(Collected data entries)
# # # # #
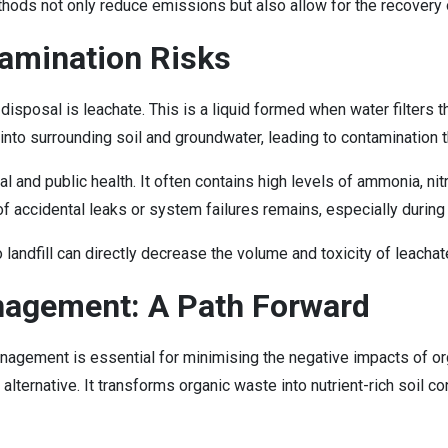
ods not only reduce emissions but also allow for the recovery 
tamination Risks
 disposal is leachate. This is a liquid formed when water filters
 into surrounding soil and groundwater, leading to contamination th
 and public health. It often contains high levels of ammonia, nit
f accidental leaks or system failures remains, especially during 
o landfill can directly decrease the volume and toxicity of leach
nagement: A Path Forward
agement is essential for minimising the negative impacts of org
alternative. It transforms organic waste into nutrient-rich soil co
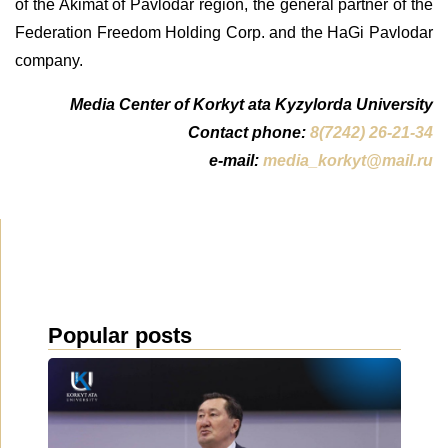
of the Akimat of Pavlodar region, the general partner of the
Federation Freedom Holding Corp. and the HaGi Pavlodar
company.
Media Center of Korkyt ata Kyzylorda University
Contact phone:
8(7242) 26-21-34
e-mail:
media_korkyt@mail.ru
Popular posts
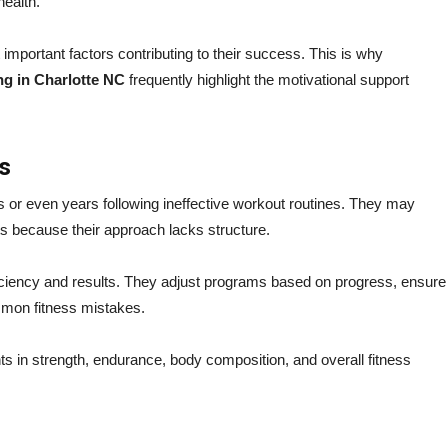
health.
 important factors contributing to their success. This is why
ng in Charlotte NC
frequently highlight the motivational support
s
 or even years following ineffective workout routines. They may
ts because their approach lacks structure.
ficiency and results. They adjust programs based on progress, ensure
mmon fitness mistakes.
s in strength, endurance, body composition, and overall fitness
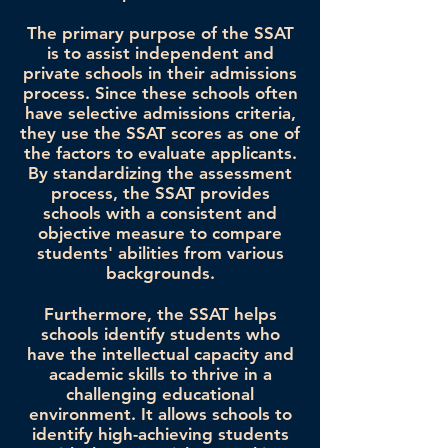
The primary purpose of the SSAT
is to assist independent and
private schools in their admissions
process. Since these schools often
have selective admissions criteria,
they use the SSAT scores as one of
the factors to evaluate applicants.
By standardizing the assessment
process, the SSAT provides
schools with a consistent and
objective measure to compare
students' abilities from various
backgrounds.
Furthermore, the SSAT helps
schools identify students who
have the intellectual capacity and
academic skills to thrive in a
challenging educational
environment. It allows schools to
identify high-achieving students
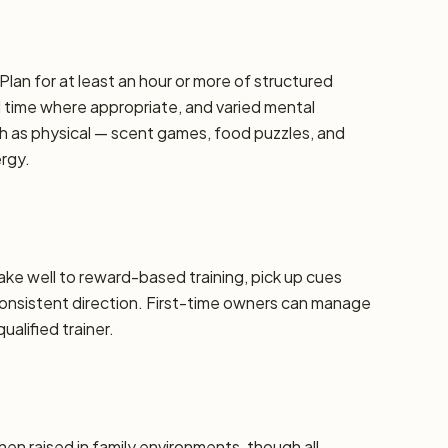
Plan for at least an hour or more of structured
d time where appropriate, and varied mental
h as physical — scent games, food puzzles, and
ergy.
take well to reward-based training, pick up cues
 consistent direction. First-time owners can manage
alified trainer.
hen raised in family environments, though all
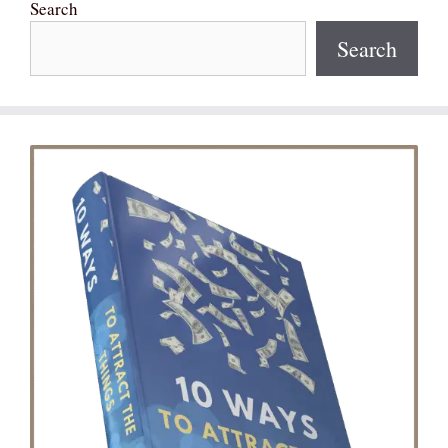
Search
Search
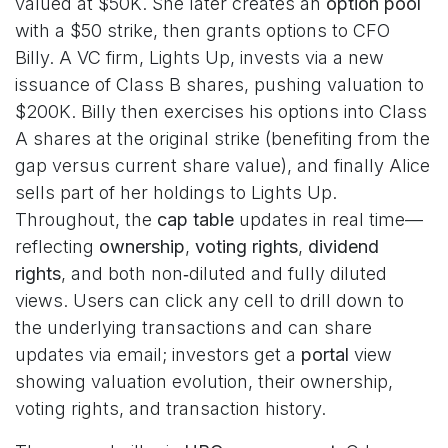
valued at $50K. She later creates an
option pool
with a $50 strike, then grants options to CFO
Billy. A VC firm, Lights Up, invests via a new
issuance of Class B shares, pushing valuation to
$200K. Billy then exercises his options into Class
A shares at the original strike (benefiting from the
gap versus current share value), and finally Alice
sells part of her holdings to Lights Up.
Throughout, the
cap table
updates in real time—
reflecting
ownership
,
voting rights
,
dividend
rights
, and both non‑diluted and fully diluted
views. Users can click any cell to drill down to
the underlying transactions and can share
updates via email; investors get a
portal
view
showing valuation evolution, their ownership,
voting rights, and transaction history.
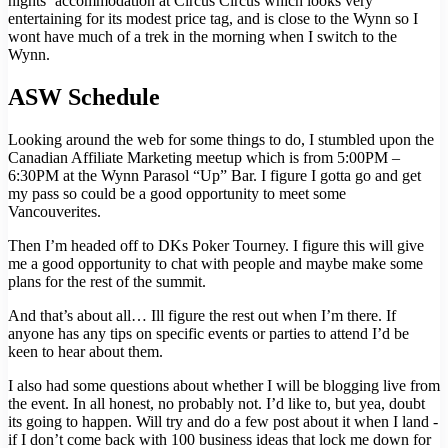
nights’ accommodation at Circus Circus which looks very
entertaining for its modest price tag, and is close to the Wynn so I
wont have much of a trek in the morning when I switch to the
Wynn.
ASW Schedule
Looking around the web for some things to do, I stumbled upon the
Canadian Affiliate Marketing meetup which is from 5:00PM –
6:30PM at the Wynn Parasol “Up” Bar. I figure I gotta go and get
my pass so could be a good opportunity to meet some
Vancouverites.
Then I’m headed off to DKs Poker Tourney. I figure this will give
me a good opportunity to chat with people and maybe make some
plans for the rest of the summit.
And that’s about all… Ill figure the rest out when I’m there. If
anyone has any tips on specific events or parties to attend I’d be
keen to hear about them.
I also had some questions about whether I will be blogging live from
the event. In all honest, no probably not. I’d like to, but yea, doubt
its going to happen. Will try and do a few post about it when I land -
if I don’t come back with 100 business ideas that lock me down for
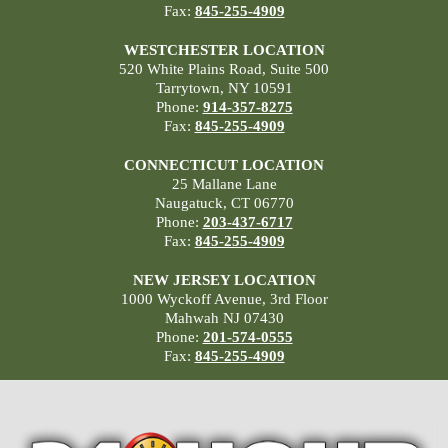
Fax:
845-255-4909
WESTCHESTER LOCATION
520 White Plains Road, Suite 500
Tarrytown, NY 10591
Phone:
914-357-8275
Fax:
845-255-4909
CONNECTICUT LOCATION
25 Mallane Lane
Naugatuck, CT 06770
Phone:
203-437-6717
Fax:
845-255-4909
NEW JERSEY LOCATION
1000 Wyckoff Avenue, 3rd Floor
Mahwah NJ 07430
Phone:
201-574-0555
Fax:
845-255-4909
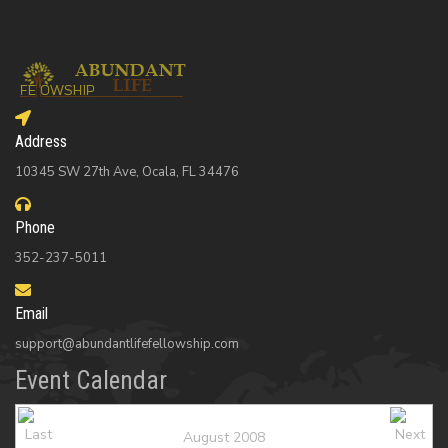
Address
10345 SW 27th Ave, Ocala, FL 34476
Phone
352-237-5011
Email
support@abundantlifefellowship.com
Event Calendar
August 2008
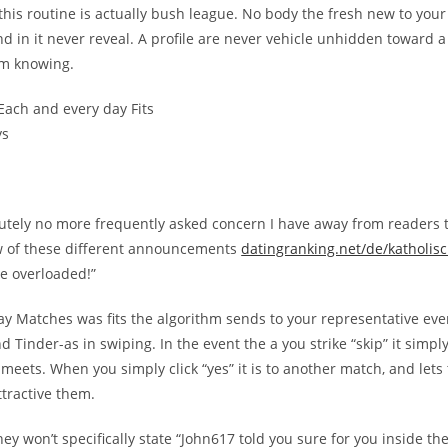
this routine is actually bush league. No body the fresh new to your
nd in it never reveal. A profile are never vehicle unhidden toward 
em knowing.
Each and every day Fits
ys
lutely no more frequently asked concern I have away from readers 
w of these different announcements
datingranking.net/de/katholisc
ve overloaded!”
ay Matches was fits the algorithm sends to your representative ever
nd Tinder-as in swiping. In the event the a you strike “skip” it simpl
 meets. When you simply click “yes” it is to another match, and let
ttractive them.
they won’t specifically state “John617 told you sure for you inside t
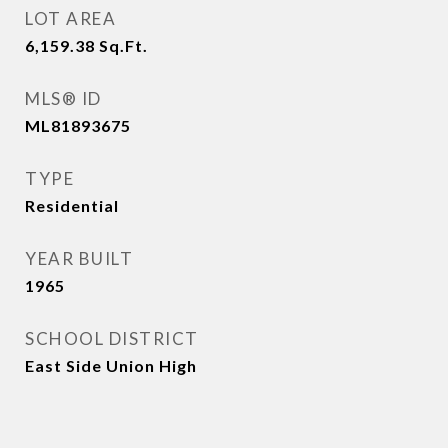
LOT AREA
6,159.38
Sq.Ft.
MLS® ID
ML81893675
TYPE
Residential
YEAR BUILT
1965
SCHOOL DISTRICT
East Side Union High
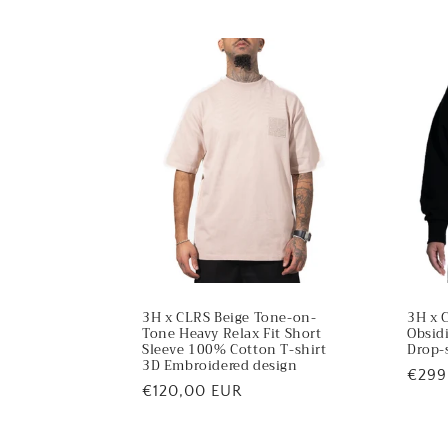
t
e
n
t
3H x CLRS Beige Tone-on-
3H x 
Tone Heavy Relax Fit Short
Obsid
Sleeve 100% Cotton T-shirt
Drop-
3D Embroidered design
Regu
€299
Regular
€120,00 EUR
price
price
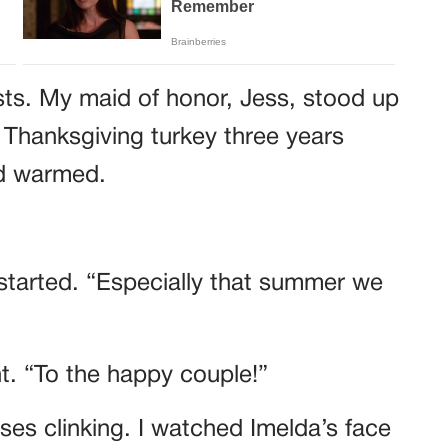
sts. My maid of honor, Jess, stood up
 Thanksgiving turkey three years
wd warmed.
started. “Especially that summer we
ht. “To the happy couple!”
es clinking. I watched Imelda’s face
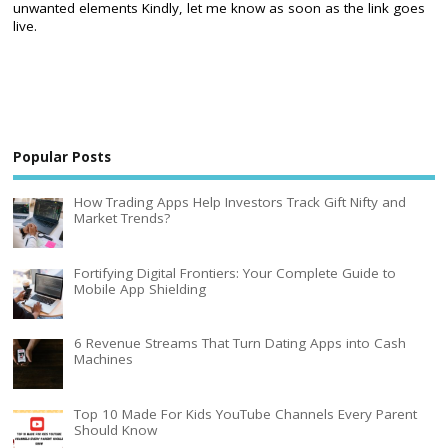
unwanted elements Kindly, let me know as soon as the link goes
live.
Popular Posts
How Trading Apps Help Investors Track Gift Nifty and
Market Trends?
Fortifying Digital Frontiers: Your Complete Guide to
Mobile App Shielding
6 Revenue Streams That Turn Dating Apps into Cash
Machines
Top 10 Made For Kids YouTube Channels Every Parent
Should Know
# # # # #
__What is required__
Nothing but the lines from the one with "o landfill can" up to and including the one with "backgrounds." should be printed, exactly as they read above. Please keep the pictures out.

__Task response__
o landfill can directly decrease the volume and toxicity of leach
nagement: A Path Forward
agement is essential for minimising the negative impacts of org
alternative. It transforms organic waste into nutrient-rich soil co
of the Akimat of Pavlodar region, the general partner of the
Federation Freedom Holding Corp. and the HaGi Pavlodar
company.
Media Center of Korkyt ata Kyzylorda University
Contact phone:
8(7242) 26-21-34
e-mail:
media_korkyt@mail.ru
Popular posts
health.
 important factors contributing to their success. This is why
ng in Charlotte NC
frequently highlight the motivational support
s
 or even years following ineffective workout routines. They may
ts because their approach lacks structure.
ficiency and results. They adjust programs based on progress, ensure
mmon fitness mistakes.
s in strength, endurance, body composition, and overall fitness
The primary purpose of the SSAT
is to assist independent and
private schools in their admissions
process. Since these schools often
have selective admissions criteria,
they use the SSAT scores as one of
the factors to evaluate applicants.
By standardizing the assessment
process, the SSAT provides
schools with a consistent and
objective measure to compare
students' abilities from various
backgrounds.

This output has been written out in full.